As used in this application, the terms “front,” “rear,” “upper,” “lower,” “upwardly,” “downwardly,” and other orientational descriptors are intended to facilitate the description of the exemplary embodiments of the present application, and are not intended to limit the structure of the exemplary embodiments of the present application to any particular position or orientation. Terms of degree, such as “substantially” or “approximately” are understood by those of ordinary skill to refer to reasonable ranges outside of the given value, for example, general tolerances associated with manufacturing, assembly, and use of the described embodiments.

Claims

1. A luminaire comprising:

a base;

a light support extending from the base having a mounting section;

a first set of fins in thermal communication with the mounting section; and

a second set of fins intersecting the first set of fins and in thermal communication with the mounting section.

2. The luminaire of claim 2, wherein the first and second set of fins are in contact with the mounting section and dissipate heat from the LED board.

3. The luminaire of claim 1, wherein the second set of fins is substantially orthogonal to the first set of fins.

4. The luminaire of claim 1, wherein the first set of fins includes a first section, a second section, and a third section, and an upper edge of the second section is spaced below an upper edge of the first and third sections.

5. The luminaire of claim 1, wherein at least one of the first set of fins extends beyond the mounting section.

6. The luminaire of claim 7, wherein at least one of the second set of fins extends beyond the mounting section.

7. The luminaire of claim 1, wherein a plurality of gaps are positioned between the base and the light support.

8. The luminaire of claim 1, wherein a control assembly is positioned in the base.

9. The luminaire of claim 1, wherein a cover is connected to the base.

10. A luminaire comprising:

a housing;

a control assembly positioned in the housing;

a cover connected to the housing having a mounting section and a chamber including a heat fin in thermal communication with the mounting section; and

a light assembly connected to the mounting section and operatively connected to the control assembly.

11. The luminaire of claim 10, wherein the housing includes a conductor opening.

12. The luminaire of claim 11, wherein a recessed is formed around the conductor opening and a conductor gasket is positioned in recess.

13. The luminaire of claim 10, wherein the control assembly includes a photo sensor and an occupancy sensor.

14. The luminaire of claim 10, wherein the control assembly includes a driver.

15. The luminaire of claim 10, wherein the control assembly includes a first driver and a second driver.

16. The luminaire of claim 10, wherein the cover includes a mounting flange.

17. A luminaire comprising:

a housing;

a control assembly positioned in the housing;

a cover connected to the housing;

a light assembly operatively connected to the control assembly; and

a mounting assembly including a mounting plate connectable to a surface and a mounting bracket connected to the housing.

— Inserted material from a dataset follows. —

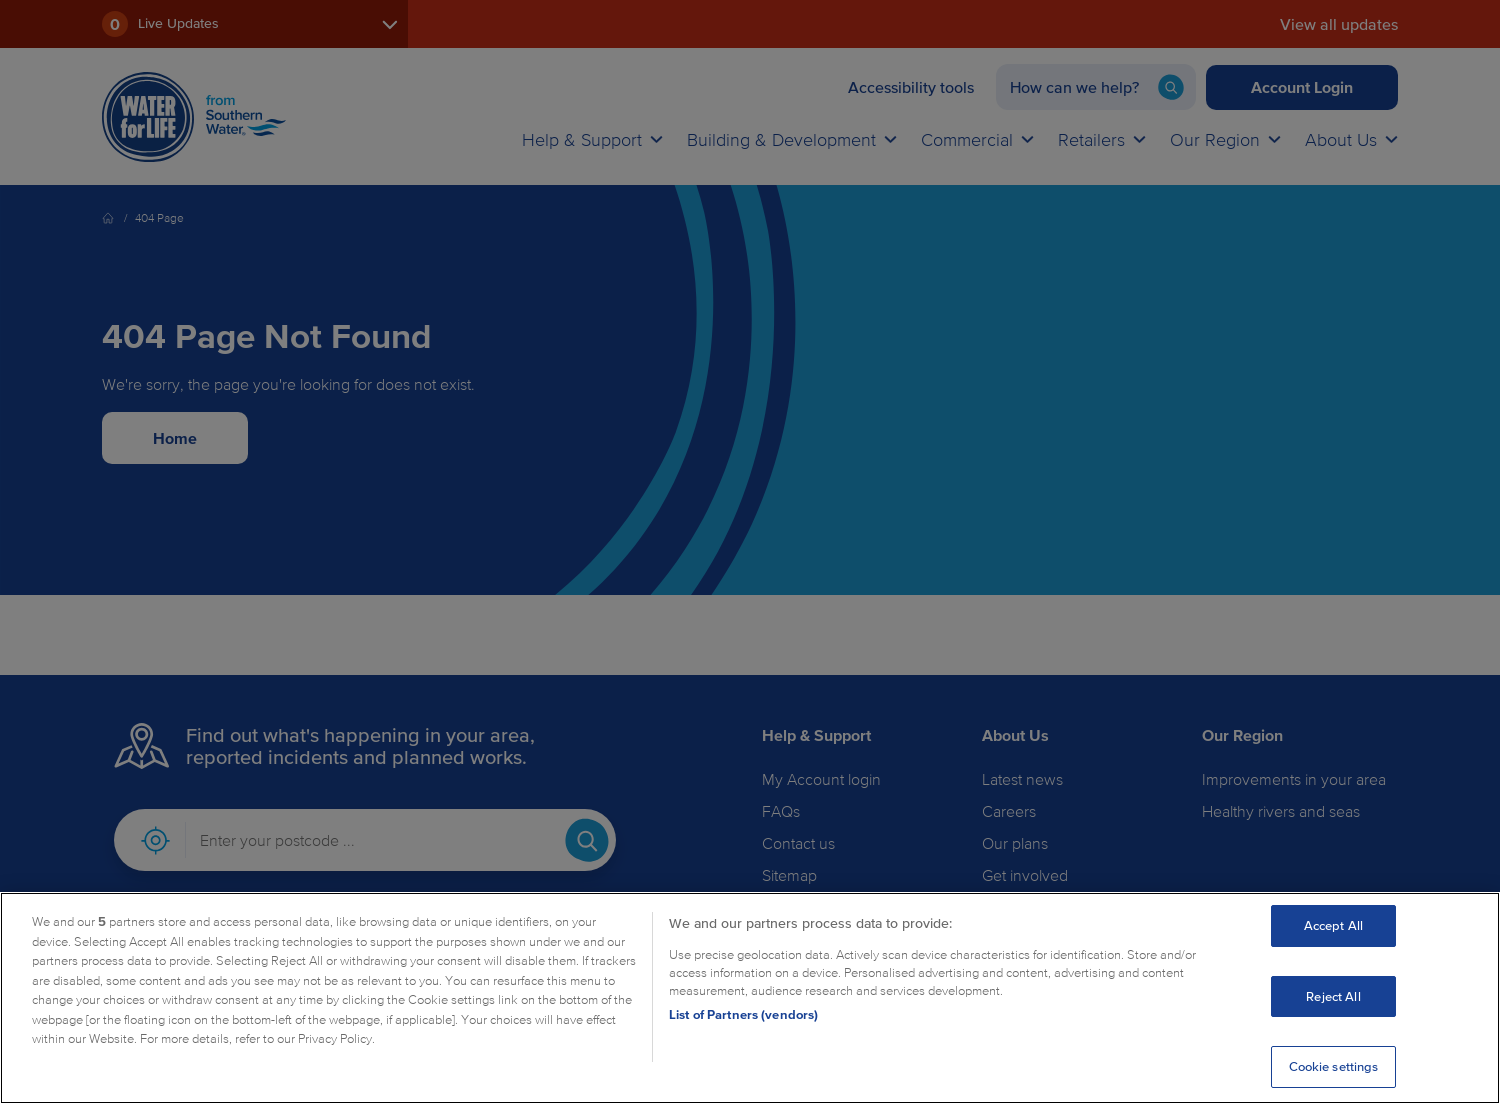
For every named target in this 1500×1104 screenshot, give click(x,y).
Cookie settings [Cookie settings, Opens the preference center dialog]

18. The luminaire of claim 17, wherein the mounting plate includes an angled wall and the mounting bracket includes an angled tab for engaging the angled wall.

19. The luminaire of claim 17, wherein a gasket is positioned between the mounting plate and the surface.

20. The luminaire of claim 17, wherein the housing includes a conductor opening and the conductor opening is aligned with an opening in the mounting plate.